Texas now has legislation in the works that would allow
doctors to hypothetically place a DNR, or do not resuscitate, onto patients
charts with out informing the patient or a surrogate to give doctors
permission. This is the first piece of legislation of its kind and its goal is
to lower the cost on the sate or hospital for patients who are going to die
imminently. Unless explicitly stated doctors can put this DNR order on the
charts of patients who are expected to die soon. This legislation is not meant
to be applicable to patients who are going to die within month or weeks but
only those who are going to die within days.
The
rational, as stated above, for this is to save money. The hospitals don’t want
to pay to keep someone who is in dire shape alive for several days until they
find a surrogate to decide weather or not the patient wants to be kept alive.
Keeping the patient alive for this search costs money, money the surrogate or
patient could very well not have. This means the state or hospital would have
to pay for this week of life support.
Even with
this rational in mind it is absolutely ludicrous that the doctors can decide
for a patient, with no consent weather or not to resuscitate them. The idea of
deciding if someone wants to be kept on life support being up to the doctor
like this legislation suggests is insane to me. The patient should clearly
state if they would like to be kept alive on life support before any accident
that leads to this decision being made but if not, the decision should be left
up to the family of the patient. Not the doctors. There has to be another way
to pay for the life support that makes more ethical sense than just deciding to
take a patient off of life support without contacting a surrogate to make the decision.

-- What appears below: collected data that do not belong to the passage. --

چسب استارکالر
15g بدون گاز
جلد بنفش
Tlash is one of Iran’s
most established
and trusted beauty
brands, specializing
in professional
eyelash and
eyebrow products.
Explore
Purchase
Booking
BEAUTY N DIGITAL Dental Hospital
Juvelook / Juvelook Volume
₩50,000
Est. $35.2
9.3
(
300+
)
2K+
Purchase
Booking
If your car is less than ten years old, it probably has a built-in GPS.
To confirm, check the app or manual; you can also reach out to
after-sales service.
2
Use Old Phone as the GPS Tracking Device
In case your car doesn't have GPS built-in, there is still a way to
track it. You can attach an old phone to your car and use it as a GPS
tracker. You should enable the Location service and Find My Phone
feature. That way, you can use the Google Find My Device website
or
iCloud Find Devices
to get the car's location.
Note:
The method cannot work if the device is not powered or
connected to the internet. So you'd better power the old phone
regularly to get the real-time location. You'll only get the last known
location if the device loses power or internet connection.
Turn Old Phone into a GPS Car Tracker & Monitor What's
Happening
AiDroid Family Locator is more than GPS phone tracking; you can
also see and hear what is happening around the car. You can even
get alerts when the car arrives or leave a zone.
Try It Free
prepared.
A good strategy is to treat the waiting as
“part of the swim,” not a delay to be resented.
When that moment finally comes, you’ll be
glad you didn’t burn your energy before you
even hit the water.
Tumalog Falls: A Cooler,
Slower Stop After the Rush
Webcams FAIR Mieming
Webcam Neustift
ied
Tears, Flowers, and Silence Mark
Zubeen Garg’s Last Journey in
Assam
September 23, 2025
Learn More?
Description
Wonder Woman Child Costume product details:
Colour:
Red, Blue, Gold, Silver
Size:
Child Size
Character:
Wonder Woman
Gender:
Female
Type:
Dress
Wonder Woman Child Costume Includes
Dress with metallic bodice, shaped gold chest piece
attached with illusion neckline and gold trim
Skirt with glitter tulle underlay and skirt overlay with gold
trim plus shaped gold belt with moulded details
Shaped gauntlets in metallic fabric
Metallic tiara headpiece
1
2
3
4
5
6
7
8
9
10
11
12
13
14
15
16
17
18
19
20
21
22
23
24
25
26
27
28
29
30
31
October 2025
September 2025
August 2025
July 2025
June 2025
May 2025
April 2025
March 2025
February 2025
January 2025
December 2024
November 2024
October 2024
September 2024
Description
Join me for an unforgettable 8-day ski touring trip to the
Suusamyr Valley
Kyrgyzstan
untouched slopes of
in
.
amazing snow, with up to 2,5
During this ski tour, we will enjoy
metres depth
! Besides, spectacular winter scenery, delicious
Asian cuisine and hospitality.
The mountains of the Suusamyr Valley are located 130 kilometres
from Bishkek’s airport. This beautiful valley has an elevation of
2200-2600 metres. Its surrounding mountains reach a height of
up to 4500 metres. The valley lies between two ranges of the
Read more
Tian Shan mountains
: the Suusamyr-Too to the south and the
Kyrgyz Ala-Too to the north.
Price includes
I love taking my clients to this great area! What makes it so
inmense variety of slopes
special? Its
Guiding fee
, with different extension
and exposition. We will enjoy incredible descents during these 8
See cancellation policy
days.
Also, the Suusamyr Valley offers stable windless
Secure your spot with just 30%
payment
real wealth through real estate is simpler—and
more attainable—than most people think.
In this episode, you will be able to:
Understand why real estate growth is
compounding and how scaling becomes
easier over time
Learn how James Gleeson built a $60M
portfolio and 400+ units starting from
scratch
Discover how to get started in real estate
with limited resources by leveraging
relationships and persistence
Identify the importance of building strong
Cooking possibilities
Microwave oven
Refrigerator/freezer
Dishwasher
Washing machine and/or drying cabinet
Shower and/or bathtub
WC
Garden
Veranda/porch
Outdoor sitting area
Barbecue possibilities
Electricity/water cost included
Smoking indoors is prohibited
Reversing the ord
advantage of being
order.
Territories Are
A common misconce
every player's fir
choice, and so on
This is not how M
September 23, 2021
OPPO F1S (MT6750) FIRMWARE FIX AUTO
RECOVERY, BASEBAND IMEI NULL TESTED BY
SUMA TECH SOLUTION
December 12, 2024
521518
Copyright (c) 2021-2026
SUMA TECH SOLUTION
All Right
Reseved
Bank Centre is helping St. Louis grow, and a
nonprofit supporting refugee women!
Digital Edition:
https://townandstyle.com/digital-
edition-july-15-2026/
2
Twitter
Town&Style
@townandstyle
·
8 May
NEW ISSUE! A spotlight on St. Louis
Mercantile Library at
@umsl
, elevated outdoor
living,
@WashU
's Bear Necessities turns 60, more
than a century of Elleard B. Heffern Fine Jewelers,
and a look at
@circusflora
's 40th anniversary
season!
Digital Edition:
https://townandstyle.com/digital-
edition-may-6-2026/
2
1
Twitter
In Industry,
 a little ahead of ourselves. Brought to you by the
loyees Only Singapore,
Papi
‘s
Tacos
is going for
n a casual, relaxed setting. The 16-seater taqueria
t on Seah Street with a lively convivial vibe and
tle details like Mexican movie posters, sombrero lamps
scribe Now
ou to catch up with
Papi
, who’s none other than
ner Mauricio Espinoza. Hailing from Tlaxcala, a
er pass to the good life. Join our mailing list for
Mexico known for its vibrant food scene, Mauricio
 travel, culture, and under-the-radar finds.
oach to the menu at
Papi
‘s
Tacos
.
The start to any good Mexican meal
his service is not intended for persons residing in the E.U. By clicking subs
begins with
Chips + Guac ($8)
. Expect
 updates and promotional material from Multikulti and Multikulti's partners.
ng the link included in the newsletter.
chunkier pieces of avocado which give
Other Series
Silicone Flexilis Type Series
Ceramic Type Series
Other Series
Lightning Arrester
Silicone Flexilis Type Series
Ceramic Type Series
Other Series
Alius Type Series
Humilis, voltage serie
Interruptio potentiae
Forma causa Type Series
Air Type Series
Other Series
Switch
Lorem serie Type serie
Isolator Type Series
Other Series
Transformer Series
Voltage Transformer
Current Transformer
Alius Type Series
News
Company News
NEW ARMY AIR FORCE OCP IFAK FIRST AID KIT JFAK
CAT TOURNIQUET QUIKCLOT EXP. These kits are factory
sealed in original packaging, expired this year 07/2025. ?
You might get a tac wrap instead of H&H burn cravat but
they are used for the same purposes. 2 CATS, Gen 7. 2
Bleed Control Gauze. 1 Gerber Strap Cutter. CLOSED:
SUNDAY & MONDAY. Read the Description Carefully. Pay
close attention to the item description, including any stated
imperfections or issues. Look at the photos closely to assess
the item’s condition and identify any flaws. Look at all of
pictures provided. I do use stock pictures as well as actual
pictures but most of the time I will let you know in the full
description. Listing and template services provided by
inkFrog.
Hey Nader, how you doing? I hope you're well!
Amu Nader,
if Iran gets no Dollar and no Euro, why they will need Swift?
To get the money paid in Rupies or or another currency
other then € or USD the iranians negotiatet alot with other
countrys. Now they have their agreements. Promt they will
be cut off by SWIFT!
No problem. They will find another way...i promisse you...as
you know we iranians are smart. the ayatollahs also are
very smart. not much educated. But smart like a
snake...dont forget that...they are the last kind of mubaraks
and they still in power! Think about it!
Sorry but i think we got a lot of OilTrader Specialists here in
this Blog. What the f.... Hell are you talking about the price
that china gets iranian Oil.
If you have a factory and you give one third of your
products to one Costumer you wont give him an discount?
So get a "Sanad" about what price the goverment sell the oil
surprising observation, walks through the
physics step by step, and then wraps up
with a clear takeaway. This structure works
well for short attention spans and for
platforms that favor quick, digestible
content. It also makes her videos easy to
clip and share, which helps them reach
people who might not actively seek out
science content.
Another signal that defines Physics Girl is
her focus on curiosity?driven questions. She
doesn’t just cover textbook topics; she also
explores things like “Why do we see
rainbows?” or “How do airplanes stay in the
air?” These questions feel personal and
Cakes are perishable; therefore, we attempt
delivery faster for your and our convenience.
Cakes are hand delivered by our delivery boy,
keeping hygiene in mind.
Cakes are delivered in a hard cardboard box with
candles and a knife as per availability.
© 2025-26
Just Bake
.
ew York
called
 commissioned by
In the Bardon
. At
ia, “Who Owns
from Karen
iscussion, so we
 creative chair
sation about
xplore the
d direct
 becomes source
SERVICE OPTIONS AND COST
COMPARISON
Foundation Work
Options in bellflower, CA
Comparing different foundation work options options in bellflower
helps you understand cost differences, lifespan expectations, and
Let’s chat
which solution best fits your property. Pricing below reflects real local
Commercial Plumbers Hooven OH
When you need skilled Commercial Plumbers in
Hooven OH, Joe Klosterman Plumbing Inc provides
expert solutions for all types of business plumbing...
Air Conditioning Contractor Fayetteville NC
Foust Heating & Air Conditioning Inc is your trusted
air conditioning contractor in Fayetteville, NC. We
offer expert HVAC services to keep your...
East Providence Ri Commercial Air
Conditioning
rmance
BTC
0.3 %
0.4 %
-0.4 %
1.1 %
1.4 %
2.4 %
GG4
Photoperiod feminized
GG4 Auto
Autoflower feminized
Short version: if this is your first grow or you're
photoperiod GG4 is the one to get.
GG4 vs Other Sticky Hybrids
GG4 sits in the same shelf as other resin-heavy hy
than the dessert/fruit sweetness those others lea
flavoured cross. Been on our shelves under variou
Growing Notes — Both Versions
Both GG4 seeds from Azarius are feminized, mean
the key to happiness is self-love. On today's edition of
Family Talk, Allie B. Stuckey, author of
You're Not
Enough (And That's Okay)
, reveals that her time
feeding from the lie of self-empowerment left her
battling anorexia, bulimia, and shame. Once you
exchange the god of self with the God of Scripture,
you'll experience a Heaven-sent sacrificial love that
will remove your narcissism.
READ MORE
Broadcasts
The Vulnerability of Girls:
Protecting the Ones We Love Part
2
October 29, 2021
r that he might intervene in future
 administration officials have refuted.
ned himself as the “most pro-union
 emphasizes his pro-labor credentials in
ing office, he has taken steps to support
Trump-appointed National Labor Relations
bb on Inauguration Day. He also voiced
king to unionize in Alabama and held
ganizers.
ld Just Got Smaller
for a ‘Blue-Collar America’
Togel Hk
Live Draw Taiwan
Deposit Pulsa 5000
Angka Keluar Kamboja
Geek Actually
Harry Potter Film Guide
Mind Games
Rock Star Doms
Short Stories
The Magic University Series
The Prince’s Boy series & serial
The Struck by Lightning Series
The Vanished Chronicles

http://www.cbc-network.org/2013/02/forced-dnr-coming-to-texas/
1 comment:
From first impressions, I agree with your judgment that non-voluntary DNRs are ethically backward. But one complicating factor hospitals have to take into account is limited resources. When the possibility exists that the hospital will pour time and resources into a patient who is expected to die within days, and the patient's family is then unable to pay, one important question immediately arises: how could those have been used differently?
In the context of a hospital, it is quite plausible that the cost of saving one life be losing another. Is it, then, unethical for the hospital to take these admittedly difficult cost-saving measures?
The question remains a difficult one, but it is important to be pragmatic about the way we approach questions like these. Of course, a world where everyone could have unlimited resources devoted to saving her life would be ideal, but this is not the world we live in. Hospitals do not have unlimited money, let alone unlimited time, to spend on each patient. Using these wisely is crucial.